Wenn man die Höhlenmalereien heute anschaut, kann man nur fasziniert sein, unter welchen Bedingungen und mit welchen Mitteln die Künstler dieses Zeitalters in der Steinzeit ihre Werke an die Wände brachten. Daher sind wir auch bereit, ihnen tiefere Bedeutung beizumessen. Es können nicht einfach Grafitis gewesen sein, die aus Langeweile oder Schlaflosigkeit in langen Nächten Zeit, vielleicht Einsamkeit oder Angst vertrieben haben. Steckt also ein bestimmter Glaube oder ein Ritual dahinter? Waren vielleicht Schamanen am Werk und was haben sie dort für wen getan? Handelte es sich um Kunst unter Drogen oder anderen Ausnahmezuständen? Das lässt sich aus unserer Sicht nur phantasieren.

Jedenfalls liegt das vermutete Religiöse in einer Verbildlichung und Symbolisierung von Mitgeschöpfen und von sich selbst sowie Mischformen.

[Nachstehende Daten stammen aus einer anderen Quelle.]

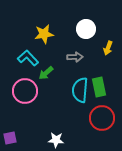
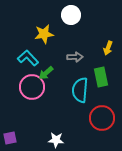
white circle: moved 15 px left, 14 px up
green rectangle: moved 2 px right, 10 px up
pink circle: moved 7 px right, 4 px up
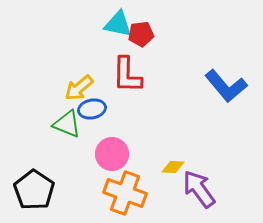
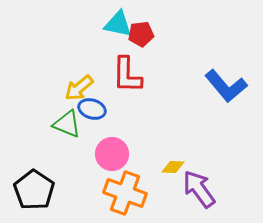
blue ellipse: rotated 28 degrees clockwise
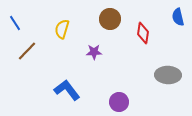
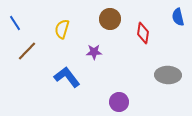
blue L-shape: moved 13 px up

In einer Titelgeschichte griff der Spiegel das anscheinend „plötzliche“ Auftreten künstlerischer Aktivitäten der Menschen auf. „Wer diese Höhlenbilder sieht, ahnt etwas von der Sehnsucht ihrer Urheber. Sie hielten Wünsche fest. In Chauvet12 wird das Bestiarium der Natur zum Stillleben erlöst. Was sonst flieht, rast und davonstiebt, ob Pferd oder Hirsch - im Flackerlicht urzeitlicher Fettfunzeln war es harmonisch erstarrt und in die Ewigkeit entrückt.“ 13

Noch ältere Schnitzereien könnten als Andenken, Symbol, Talisman oder heiliger Gegenstand benutzt worden sein. Menschen-, Tier- und Mensch-Tier-Darstellungen, auch funktionsfähige Flöten wurden in schwäbischen Albhöhlen aus der Altsteinzeit gefunden (eingeordnet von 42.000 bis 43.000 vor unserer Zeit) und ergaben ein Bild von damaliger Kultur. „Ob diese Innovationen, die auf der Alb bestens belegt sind, durch den Einfluss von klimatischem Stress, der Konkurrenzsituation mit einer anderen Menschenform oder anderen sozio-kulturellen Dynamiken ausgelöst wurden, bleibt weiter zentral im Fokus der Forschungen der Wissenschaftler aus Tübingen und Oxford.“14 Besonderes Aufsehen erregte der 30 cm hohe Löwenmensch15 aus der Hohlensteinhöhle, der als Schamane gedeutet wird: „Bereits in den primitiven Fellzelten und Höhlengewölben des Jungpaläolithikums traten Zauberer an, die mit Masken und Puppen die Geister der Natur nachahmten, um sie zu beschwichtigen.“16 Ein Transzendieren der vorfindbaren Wirklichkeit, zumindest der Versuch, mit der nicht sichtbaren Welt zu kommunizieren und so Einfluss zu gewinnen, kann darin vermutet werden. „So wäre es nicht allzu weit hergeholt, sich einen Löwenmenschen-Kult vorzustellen – wo am Lagerfeuer tanzend der Schamane oder der beste Jäger des Clans mit übergehängtem Löwenfell in spirituellen Kontakt zum Herrn der Tiere tritt. Und wo löwenköpfige Elfenbeinfiguren, getragen von den Mitgliedern des Clans, ein Wir-Gefühl schaffen – eine Gestalt gewordene Abgrenzung von konkurrierenden Kultgemeinschaften.“17

Mit etwas Phantasie kann man einen religiösen Kult aus den Funden lesen: „Sogar eine Art Religion rankte sich im Paläolithikum bereits um die Raubkatze. Das jedenfalls deutet der Löwenmensch an, der als ein "Schlüsselfund" der paläolithischen Kunst gilt. Die Mehrheit der Forscher geht davon aus, dass die knapp 30 Zentimeter hohe Figur einen Schamanen zeigt, verkleidet im Fell des Königs der Tiere.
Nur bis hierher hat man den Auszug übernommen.